The task
Starting at the line that contains "parroquial de San", copy every line through the end of the listing below exactly, and copy nothing else.

Data extract
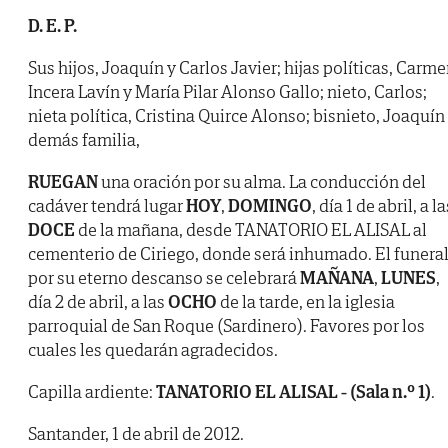
D. E. P.
Sus hijos, Joaquín y Carlos Javier; hijas políticas, Carm
Incera Lavín y María Pilar Alonso Gallo; nieto, Carlos;
nieta política, Cristina Quirce Alonso; bisnieto, Joaquín
demás familia,
RUEGAN
una oración por su alma. La conducción del
cadáver tendrá lugar
HOY
,
DOMINGO
, día 1 de abril, a la
DOCE
de la mañana, desde TANATORIO EL ALISAL al
cementerio de Ciriego, donde será inhumado. El funera
por su eterno descanso se celebrará
MAÑANA
,
LUNES
,
día 2 de abril, a las
OCHO
de la tarde, en la iglesia
parroquial de San Roque (Sardinero). Favores por los
cuales les quedarán agradecidos.
Capilla ardiente:
TANATORIO EL ALISAL - (Sala n.º 1)
.
Santander, 1 de abril de 2012.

Answer space
parroquial de San Roque (Sardinero). Favores por los
cuales les quedarán agradecidos.
Capilla ardiente:
TANATORIO EL ALISAL - (Sala n.º 1)
.
Santander, 1 de abril de 2012.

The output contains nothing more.